Сказав это, он вынул из кармана и подал мне маленькую,
сложенную и запечатанную облаткою записочку.
Рукою Полины было написано:
«Мне показалось, что вы намерены продолжать эту историю. Вы
рассердились и начинаете школьничать. Но тут есть особые обстоятельства, и я
вам их потом, может быть, объясню; а вы, пожалуйста, перестаньте и уймитесь.
Какие все это глупости! Вы мне нужны и сами обещались слушаться. Вспомните Шлангенберг.
Прошу вас быть послушным и, если надо, приказываю. Ваша П.
Р. S. Если на меня за вчерашнее сердитесь, то простите
меня».
У меня как бы все перевернулось в глазах, когда я прочел эти
строчки. Губы у меня побелели, и я стал дрожать. Проклятый француз смотрел с
усиленно скромным видом и отводя от меня глаза, как бы для того, чтобы не
видеть моего смущения. Лучше бы он захохотал надо мною.
— Хорошо, — ответил я, — скажите, чтобы mademoiselle была
спокойна. Позвольте же, однако, вас спросить, — прибавил я резко, — почему вы
так долго не передавали мне эту записку? Вместо того чтобы болтать о пустяках,
мне кажется, вы должны были начать с этого… если вы именно и пришли с этим
поручением.
— О, я хотел… вообще все это так странно, что вы извините мое
натуральное нетерпение. Мне хотелось поскорее узнать самому лично, от вас
самих, ваши намерения. Я, впрочем, не знаю, что в этой записке, и думал, что
всегда успею передать.
— Понимаю, вам просто-запросто велено передать это только в
крайнем случае, а если уладите на словах, то и не передавать. Так ли? Говорите
прямо, monsieur Де-Грие!
— Peut-etre
[23]
, — сказал он, принимая вид какой-то
особенной сдержанности и смотря на меня каким-то особенным взглядом.
Я взял шляпу; он кивнул головой и вышел. Мне показалось, что
на губах его насмешливая улыбка. Да и как могло быть иначе?
— Мы с тобой еще сочтемся, французишка, померимся! —
бормотал я, сходя с лестницы. Я еще ничего не мог сообразить, точно что мне в
голову ударило. Воздух несколько освежил меня.
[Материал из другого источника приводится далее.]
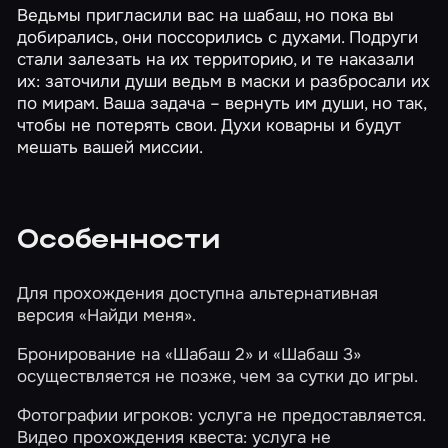
Ведьмы пригласили вас на шабаш, но пока вы
добирались, они поссорились с духами. Подруги
стали залезать на их территорию, и те наказали
их: заточили души ведьм в маски и разбросали их
по мирам. Ваша задача – вернуть им души, но так,
чтобы не потерять свои. Духи коварны и будут
мешать вашей миссии.
Особенности
Для прохождения доступна альтернативная
версия
«Найди меня»
.
Бронирование на «Шабаш 2» и «Шабаш 3»
осуществляется не позже, чем за сутки до игры.
Фотографии игроков: услуга не предоставляется.
Видео прохождения квеста: услуга не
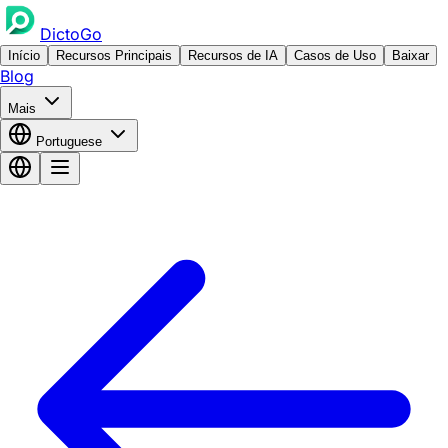
DictoGo
Início
Recursos Principais
Recursos de IA
Casos de Uso
Baixar
Blog
Mais
Portuguese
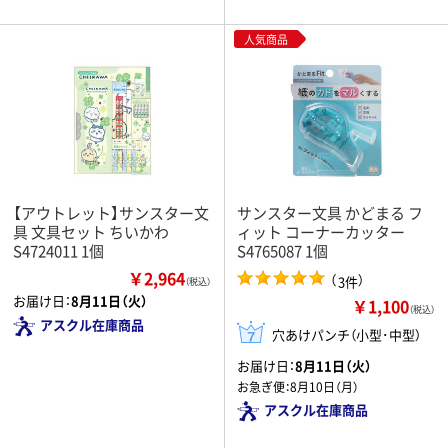
人気商品
【アウトレット】サンスター文
サンスター文具 かどまる フ
具 文具セット ちいかわ
ィット コーナーカッター
S4724011 1個
S4765087 1個
￥2,964
（
）
3件
（税込）
お届け日：
8月11日（火）
￥1,100
（税込）
アスクル在庫商品
穴あけパンチ（小型･中型）
お届け日：
8月11日（火）
お急ぎ便：
8月10日（月）
アスクル在庫商品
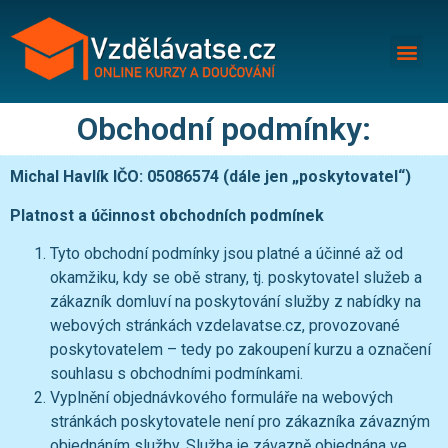
Obchodní podmínky:
Michal Havlík IČO: 05086574 (dále jen „poskytovatel“)
Platnost a účinnost obchodních podmínek
Tyto obchodní podmínky jsou platné a účinné až od
okamžiku, kdy se obě strany, tj. poskytovatel služeb a
zákazník domluví na poskytování služby z nabídky na
webových stránkách vzdelavatse.cz, provozované
poskytovatelem – tedy po zakoupení kurzu a označení
souhlasu s obchodními podmínkami.
Vyplnění objednávkového formuláře na webových
stránkách poskytovatele není pro zákazníka závazným
objednáním služby. Služba je závazně objednána ve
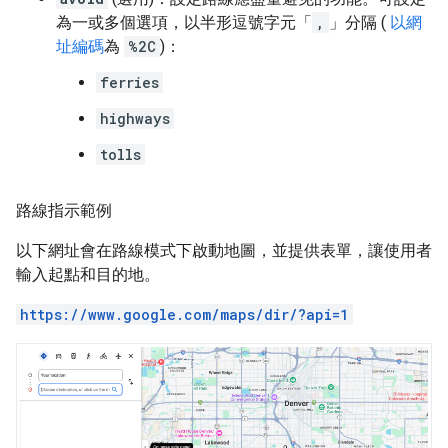
為一或多個選項，以半形逗號字元「
,
」分隔 (
以網
址編碼
為
%2C
)：
ferries
highways
tolls
路線指示範例
以下網址會在路線模式下啟動地圖，並提供表單，讓使用者
輸入起點和目的地。
https://www.google.com/maps/dir/?api=1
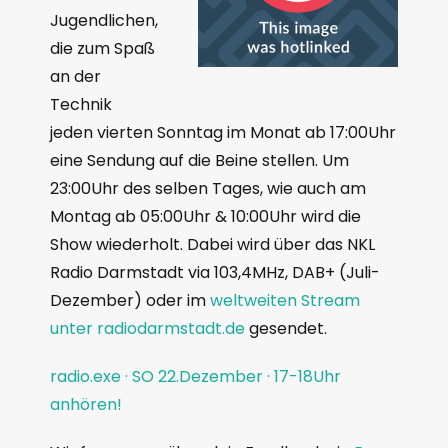
Jugendlichen,
die zum Spaß
an der
Technik
jeden vierten Sonntag im Monat ab 17:00Uhr
eine Sendung auf die Beine stellen. Um
23:00Uhr des selben Tages, wie auch am
Montag ab 05:00Uhr & 10:00Uhr wird die
Show wiederholt. Dabei wird über das NKL
Radio Darmstadt via 103,4MHz, DAB+ (Juli-
Dezember) oder im
weltweiten Stream
unter radiodarmstadt.de
gesendet.
radio.exe · SO 22.Dezember · 17-18Uhr
anhören!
Минуты через две, чуть-чуть только я стал ясно соображать,
мне ярко представились две мысли: первая, — что из таких пустяков, из
нескольких школьнических, невероятных угроз мальчишки, высказанных вчера на
лету, поднялась такая всеобщая тревога! и вторая мысль — каково же, однако,
влияние этого француза на Полину? Одно его слово — и она делает все, что ему
нужно, пишет записку и даже просит меня. Конечно, их отношения и всегда для
меня были загадкою с самого начала, с тех пор как я их знать начал; однако ж в
эти последние дни я заметил в ней решительное отвращение и даже презрение к
нему, а он даже и не смотрел на нее, даже просто бывал с ней невежлив. Я это
заметил. Полина сама мне говорила об отвращении; у ней уже прорывались
чрезвычайно значительные признания… Значит, он просто владеет ею, она у него в
каких-то цепях…
Глава VIII
На променаде, как здесь называют, то есть в каштановой
аллее, я встретил моего англичанина.
— О, о! — начал он, завидя меня, — я к вам, а вы ко мне. Так
вы уж расстались с вашими?
— Скажите, во-первых, почему все это вы знаете, — спросил я
в удивлении, — неужели все это всем известно?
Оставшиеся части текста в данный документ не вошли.